• **YOUR GOAL**:
Look through the entries below and return all lines including the word "sujet".
:: GIVEN RECORDS ::
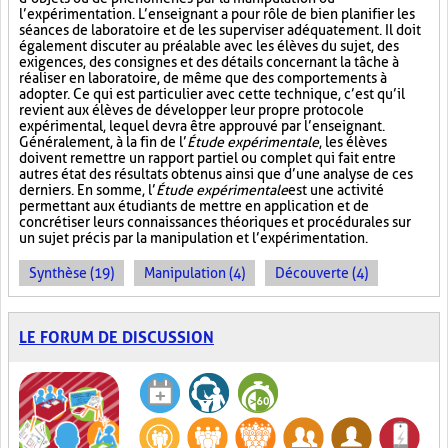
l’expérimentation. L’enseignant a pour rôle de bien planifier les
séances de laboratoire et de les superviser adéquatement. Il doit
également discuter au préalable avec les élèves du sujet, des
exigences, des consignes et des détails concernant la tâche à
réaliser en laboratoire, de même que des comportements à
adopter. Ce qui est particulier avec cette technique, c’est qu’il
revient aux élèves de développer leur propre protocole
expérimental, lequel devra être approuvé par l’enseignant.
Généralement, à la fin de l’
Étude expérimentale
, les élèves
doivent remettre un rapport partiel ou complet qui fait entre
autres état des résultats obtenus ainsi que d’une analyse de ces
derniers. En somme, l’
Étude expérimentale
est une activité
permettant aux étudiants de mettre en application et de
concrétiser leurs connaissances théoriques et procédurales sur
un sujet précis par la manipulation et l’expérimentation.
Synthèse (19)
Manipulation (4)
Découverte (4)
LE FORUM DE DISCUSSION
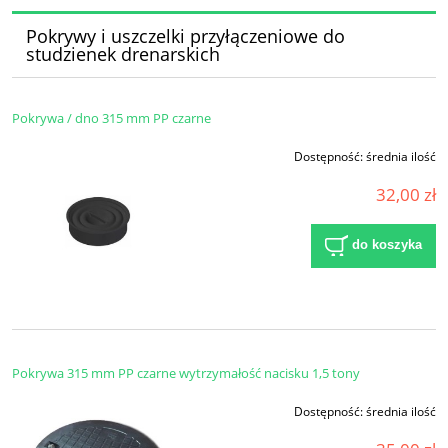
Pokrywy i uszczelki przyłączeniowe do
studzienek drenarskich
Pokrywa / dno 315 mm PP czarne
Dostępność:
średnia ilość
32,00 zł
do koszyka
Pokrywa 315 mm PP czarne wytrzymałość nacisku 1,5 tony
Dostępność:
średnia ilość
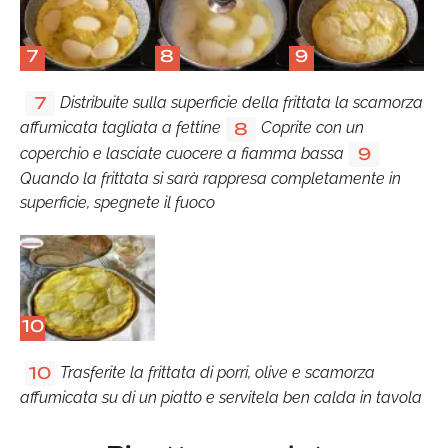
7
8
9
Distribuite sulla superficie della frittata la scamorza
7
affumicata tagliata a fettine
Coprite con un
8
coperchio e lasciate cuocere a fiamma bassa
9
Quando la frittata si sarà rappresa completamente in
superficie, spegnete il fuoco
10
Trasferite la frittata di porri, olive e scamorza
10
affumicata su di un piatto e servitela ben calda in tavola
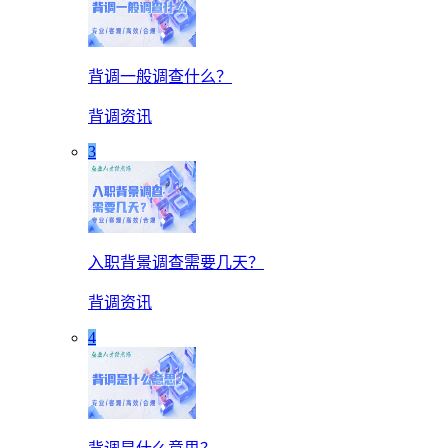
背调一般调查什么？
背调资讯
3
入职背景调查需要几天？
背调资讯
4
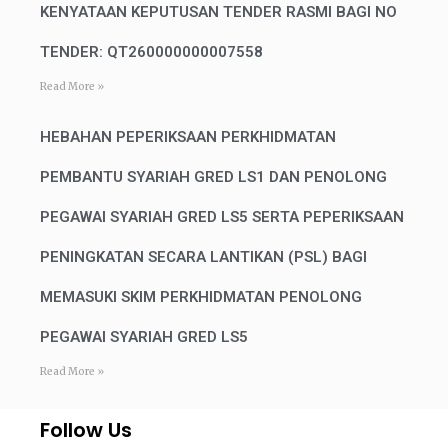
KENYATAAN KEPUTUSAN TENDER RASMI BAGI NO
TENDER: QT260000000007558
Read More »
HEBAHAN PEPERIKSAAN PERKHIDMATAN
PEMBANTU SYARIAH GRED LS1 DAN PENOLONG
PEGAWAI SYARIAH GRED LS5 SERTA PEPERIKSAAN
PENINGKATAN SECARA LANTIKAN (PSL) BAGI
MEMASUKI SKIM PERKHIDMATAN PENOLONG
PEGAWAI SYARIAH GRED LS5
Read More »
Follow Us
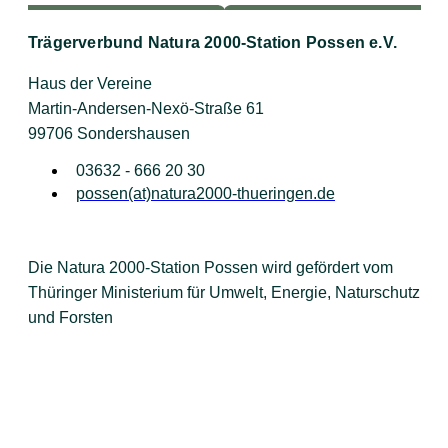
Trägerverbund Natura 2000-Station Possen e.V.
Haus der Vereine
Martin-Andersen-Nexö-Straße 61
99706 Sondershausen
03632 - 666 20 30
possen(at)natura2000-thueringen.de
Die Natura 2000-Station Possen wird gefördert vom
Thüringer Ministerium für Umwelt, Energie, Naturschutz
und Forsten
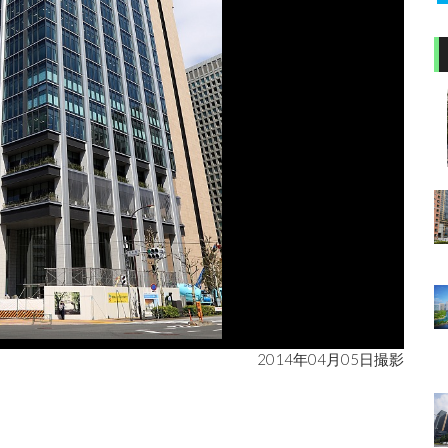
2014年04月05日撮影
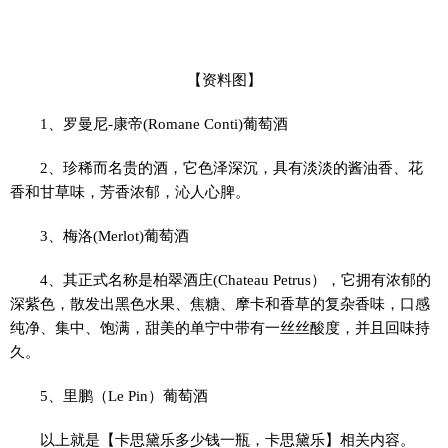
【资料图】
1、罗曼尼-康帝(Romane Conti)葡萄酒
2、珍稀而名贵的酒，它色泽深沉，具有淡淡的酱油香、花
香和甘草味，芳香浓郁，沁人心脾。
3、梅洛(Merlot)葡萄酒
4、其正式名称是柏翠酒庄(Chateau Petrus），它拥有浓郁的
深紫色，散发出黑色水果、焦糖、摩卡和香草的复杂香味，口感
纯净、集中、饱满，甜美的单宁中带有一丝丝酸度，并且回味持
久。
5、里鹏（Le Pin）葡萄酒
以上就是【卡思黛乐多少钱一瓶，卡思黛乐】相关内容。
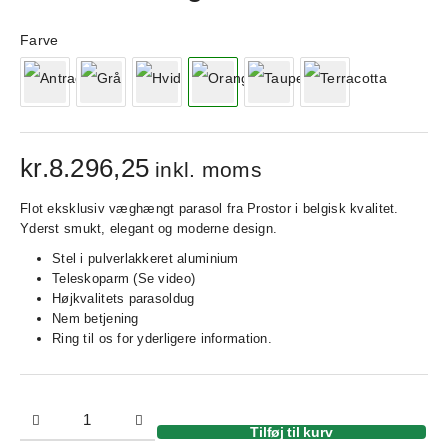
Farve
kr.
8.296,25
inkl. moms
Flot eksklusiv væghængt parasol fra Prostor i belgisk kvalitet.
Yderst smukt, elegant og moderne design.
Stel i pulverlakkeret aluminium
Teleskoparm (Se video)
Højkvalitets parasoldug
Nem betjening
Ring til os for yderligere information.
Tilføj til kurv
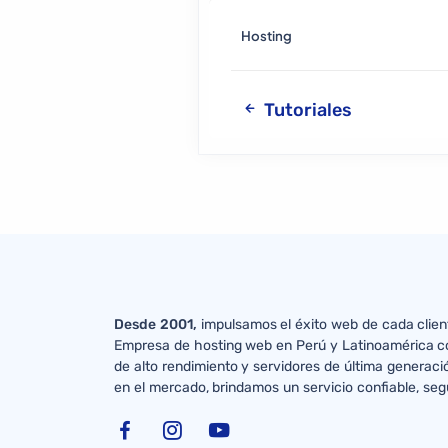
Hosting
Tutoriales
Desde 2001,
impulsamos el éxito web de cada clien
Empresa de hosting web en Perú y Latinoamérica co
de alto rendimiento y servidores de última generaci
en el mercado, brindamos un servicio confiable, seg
:::
• **WRITTEN ANSWER**:
également discuter au préalable avec les élèves du sujet, des
un sujet précis par la manipulation et l’expérimentation.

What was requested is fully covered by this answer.